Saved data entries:
'''

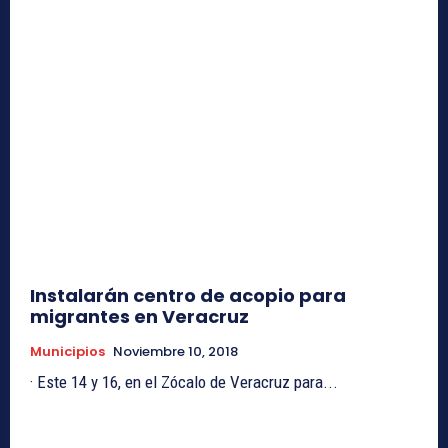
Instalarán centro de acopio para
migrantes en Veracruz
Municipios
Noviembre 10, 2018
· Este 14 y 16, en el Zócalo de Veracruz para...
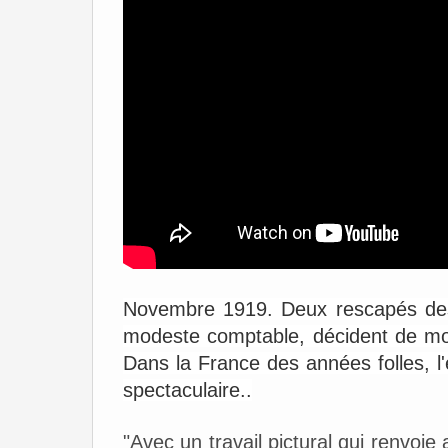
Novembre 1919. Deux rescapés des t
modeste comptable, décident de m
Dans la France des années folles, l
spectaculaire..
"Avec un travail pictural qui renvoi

'''
'''

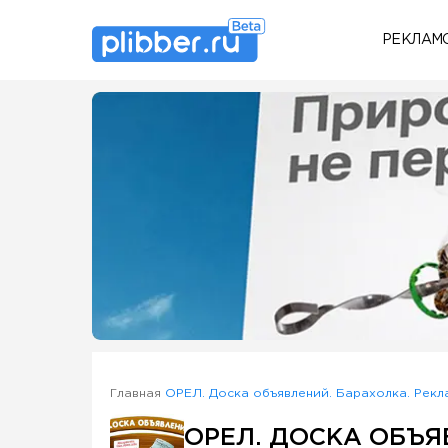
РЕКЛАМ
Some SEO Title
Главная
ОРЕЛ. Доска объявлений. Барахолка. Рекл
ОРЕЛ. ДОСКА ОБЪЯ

'''

Please transcribe only the lines in the records above running from the line that has "Dans la France des années folles, l" through the line that has "pictural qui renvoi", both included, exactly as they appear.

Solution:
Dans la France des années folles, l
spectaculaire..
"Avec un travail pictural qui renvoi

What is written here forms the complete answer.